Photo of Coit Tower from the parking lot.
After driving around Golden Gate Bridge, we headed to Coit Tower.
The tower, in the city’s Pioneer Park, was built in 1933 using Lillie Hitchcock Coit’s bequest to beautify the city of San Francisco; at her death in 1929 Coit left one-third of her estate to the city for civic beautification. –Wikipedia
After living a year and a half in San Francisco, this was the first time I saw this landmark. While the parking lot of Coit Tower isn’t that scenic, the history is pretty interesting. I’m sure if you can go to top of the tower, the view is probably spectacular… perhaps that’s something I’ll have to do another day.
Statue of Christopher Columbus, in front of Coit Tower.
Coit Tower was paid for with money left by Lillie Hitchcock Coit, a wealthy socialite who loved to chase fires in the early days of the city’s history. Before December 1866, there was no city fire department, and fires in the city, which broke out regularly in the wooden buildings, were extinguished by several volunteer fire companies.

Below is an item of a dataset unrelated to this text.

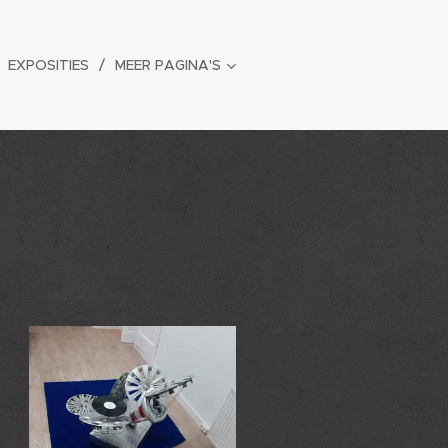
EXPOSITIES
MEER PAGINA'S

I didn’t have a chance to go up the tower, but it was nice to quickly scope out the base and learn a little about the significance the tower.
View from the base of Coit Tower, facing the Golden Gate Bridge.
Lillie Coit was one of the more eccentric characters in the history of North Beach and Telegraph Hill, smoking cigars and wearing trousers long before it was socially acceptable for women to do so. She was an avid gambler and often dressed like a man in order to gamble in the males-only establishments that dotted North Beach.
The round about at Cost Tower, with little to no parking.
I’ll probably have to come back here at night—I’m sure the lighting is probably way more interesting.